According to RealClearPolitics, Dewine hasn’t just led in every poll of the state conducted since May, he’s led by double digits in every one. His “worst” performance, if you can call it that, was a Suffolk poll conducted early last month that had him leading 54-39. His RCP polling average has him leading Whaley by a whopping 17.4 points; truly phenomenal considering the tightness of the state’s Senate race.

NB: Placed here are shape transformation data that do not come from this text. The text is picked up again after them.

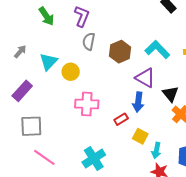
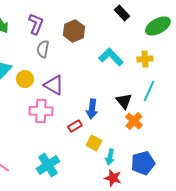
brown hexagon: (120, 52) -> (74, 31), moved
purple triangle: (145, 78) -> (54, 85), moved

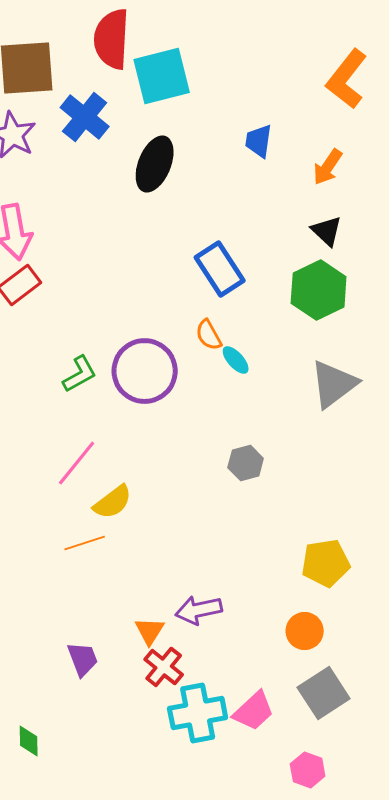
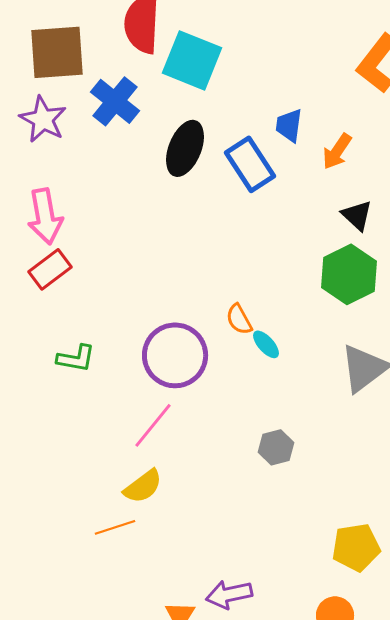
cyan square: (162, 76) -> (192, 60), turned 36
orange arrow: (328, 167) -> (337, 151), moved
blue rectangle: (220, 269) -> (250, 164), moved
green L-shape: (80, 374) -> (76, 358), moved, turned 39
pink line: (77, 463) -> (153, 425), moved

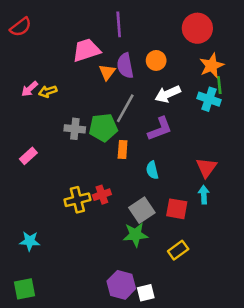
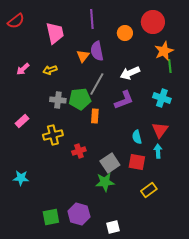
pink trapezoid: (86, 50) -> (55, 33), moved, turned 95
orange circle: (156, 60) -> (125, 33), moved
yellow arrow: (48, 91) -> (50, 70), moved
cyan cross: (209, 99) -> (162, 98), moved
cyan semicircle: (152, 170) -> (137, 137), moved
yellow cross: (77, 200) -> (53, 135), moved
cyan star: (30, 241) -> (21, 178), moved
yellow rectangle: (178, 250) -> (149, 190), moved
purple hexagon: (121, 285) -> (79, 214), moved
green square: (25, 289) -> (51, 217), moved

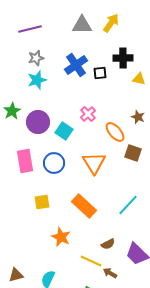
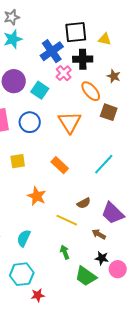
black cross: (123, 58) -> (83, 59), moved
blue cross: (76, 65) -> (52, 51), moved
black square: (100, 73) -> (76, 32), size x1.6
yellow triangle: (139, 79) -> (105, 39), moved
orange rectangle: (84, 206) -> (60, 165), size x0.7
brown arrow: (110, 273) -> (99, 234), moved

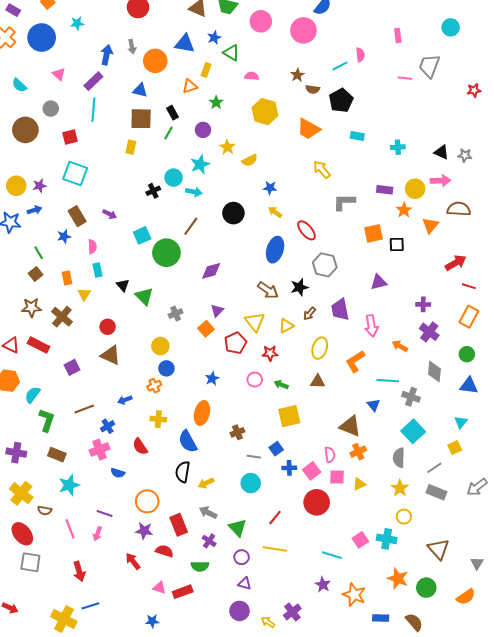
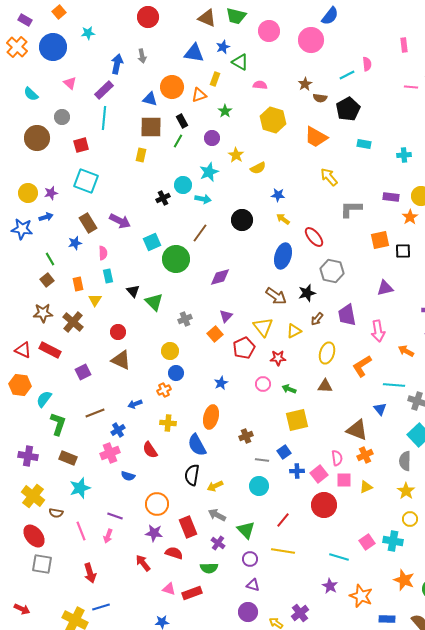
orange circle: (155, 61) -> (172, 87), moved
purple arrow: (110, 214) -> (120, 221), size x1.5

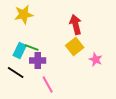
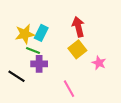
yellow star: (24, 14) -> (25, 34), moved
cyan rectangle: (20, 50) -> (41, 33), moved
pink line: (48, 84) -> (69, 89), moved

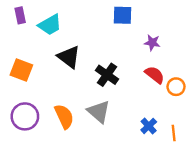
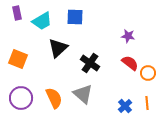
blue square: (122, 15) -> (75, 17), moved
black triangle: (69, 57) -> (58, 48), turned 40
orange line: (174, 133) -> (147, 103), moved

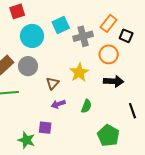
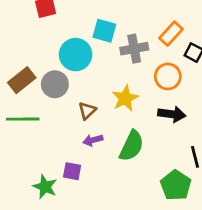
cyan square: (61, 25) -> (104, 31), turned 36
cyan circle: (32, 36) -> (76, 55), moved
green semicircle: (86, 106) -> (132, 146), size x1.6
green pentagon: (108, 135) -> (176, 185), moved

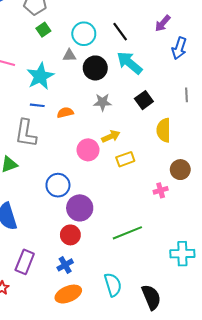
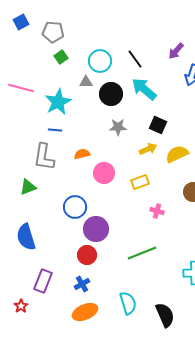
black square: (144, 100) -> (158, 125), turned -30
orange semicircle: (65, 113) -> (82, 154), moved
yellow semicircle: (164, 130) -> (177, 154), turned 65
yellow arrow: (111, 136) -> (148, 149), moved
pink cross: (161, 190) -> (157, 211), moved, turned 32

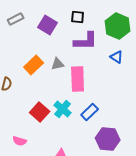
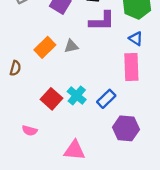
pink rectangle: (78, 79) -> (131, 67), moved

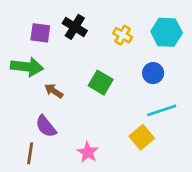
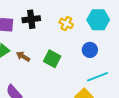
black cross: (75, 27) -> (31, 19), turned -36
brown arrow: (54, 91) -> (23, 56), moved

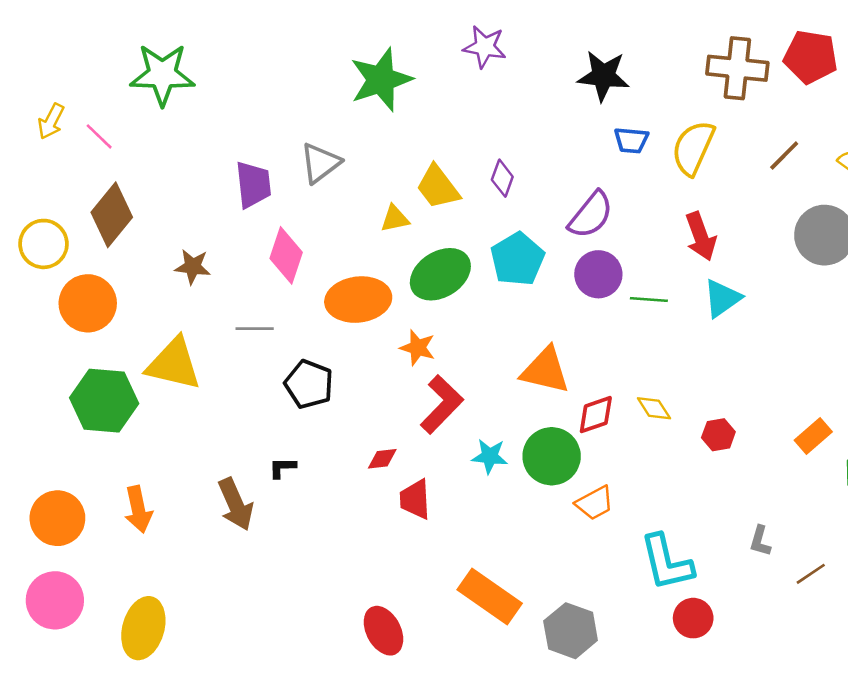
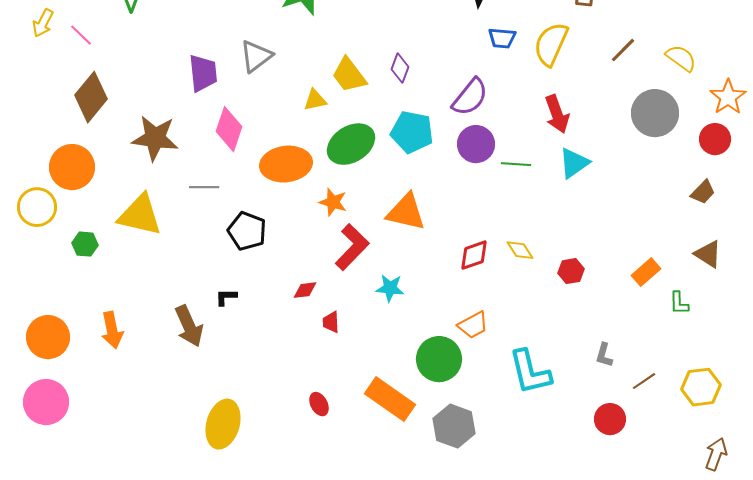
yellow circle: (44, 244) -> (37, 207), moved
cyan pentagon: (517, 259) -> (412, 132), turned -30
brown star: (193, 267) -> (155, 138), size x1.6
orange triangle: (545, 370) -> (406, 212), moved
green hexagon: (104, 401) -> (85, 244), size x0.5
green circle: (552, 456) -> (439, 359), moved
red trapezoid: (415, 499) -> (331, 322), size x0.7
red circle: (693, 618) -> (610, 419), moved
yellow ellipse: (143, 628) -> (223, 424), moved
red ellipse: (383, 631) -> (319, 404), moved, size x0.6

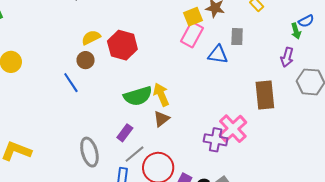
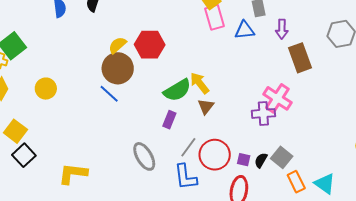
pink rectangle: (192, 35) -> (215, 17), turned -30
purple arrow: (287, 57) -> (282, 29), moved
brown circle: (86, 60) -> (118, 68), size x1.8
purple rectangle: (125, 133) -> (169, 120), moved

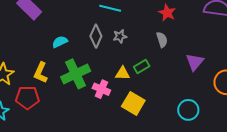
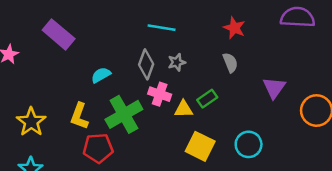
pink cross: (101, 89) -> (160, 94), moved
red pentagon: (27, 98) -> (98, 148), moved
cyan circle: (188, 110) -> (249, 144), moved

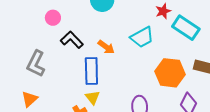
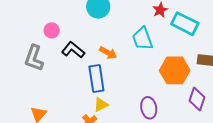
cyan trapezoid: (142, 37) -> (142, 39), turned 105
gray L-shape: (36, 64) -> (34, 58), moved
yellow triangle: (92, 98) -> (101, 105), turned 49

… Whaley has tried to pick several political gunfights with DeWine since becoming the nominee; calling his signing Constitutional Carry into law back in March “shameless and disgraceful” and blasting his decision to allow school districts to have armed school staff without requiring them to first undergo more than 700 hours of law enforcement training, saying at multiple campaign stops that he ” doesn’t actually give a shit about whether you or your family are safe.”

So far anyway it appears that voters don’t give a shit about what Whaley thinks about gun control. DeWine’s support for the Second Amendment and student safety measures like allowing districts to adopt armed school staff policies if they choose to do so haven’t hurt him in the polls, at least, and the conventional wisdom in Ohio is that he’s set to cruise to victory even as the two Senate candidates duke it out until the waning hours of the campaign. I don’t want Ohio gun voters to get complacent by any means, but it is worth pointing out the political faceplant that Ohio’s “gunsense” candidate seems to be executing; and particularly the role that her support for restricting the right to armed self-defense is playing in her flailing campaign.
To be sure, there will be plenty of anti-gun candidates who win their races on Election Day. Gerrymandering alone ensures that anti-gun activists will be well-represented in Congress and statehouses next year. But in battleground state after battleground state, there’s simply no sign of any “gunsense” candidate running away with the election thanks to their support for gun control, no matter how much activists like Dolan want that to be the case.